Load_state_dict not finishing in Celeryworker Task

Bennse · September 21, 2022, 11:34am

Heyo,

I am running an EasyOCR docker on a kubernetescluster which itself is working totally fine.
However the issue I am facing is that when running the easyocr.Reader function, the Celeryworker seems to never finish and finally time out after X Minutes.
Through a lot of debug work I was able to localize the issue to be at the “load_state_dict” function in module.py of the Torch package.

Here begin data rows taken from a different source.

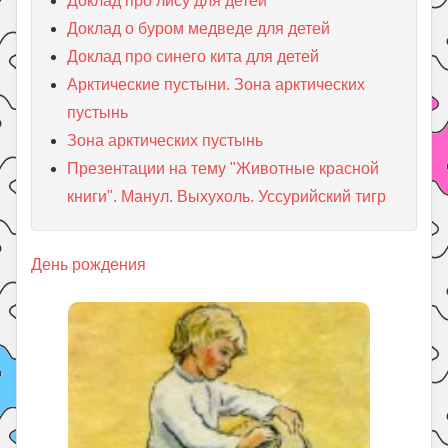
Доклад про лису для детей
Доклад о буром медведе для детей
Доклад про синего кита для детей
Арктические пустыни. Зона арктических
пустынь
Зона арктических пустынь
Презентации на тему "Животные красной
книги". Манул. Выхухоль. Уссурийский тигр
День рождения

I have not gotten a single error or anything, the Worker simply timeouts at some point.
Locally without a Docker it works, locally and on Kubernetescluster inside a docker it doesn’t work.
(It does work when running the code through an API Function. It only has that issue with the Celeryworker)

As I am not able to get any more detail out of it, I was wondering if anyone on here could help me.
I have tried it with Torch versions 1.10.1 til 1.12.1 with Torchvision 0.11.2 til 0.13.1 and am not sure what to do next.

Cheers,
Bennse

jlewallen18 · November 10, 2023, 6:48am

This is a long shot…but were you able to figure this out? I’m dealing with the SAME exact thing, while running load_state_dict, it just straight up stops.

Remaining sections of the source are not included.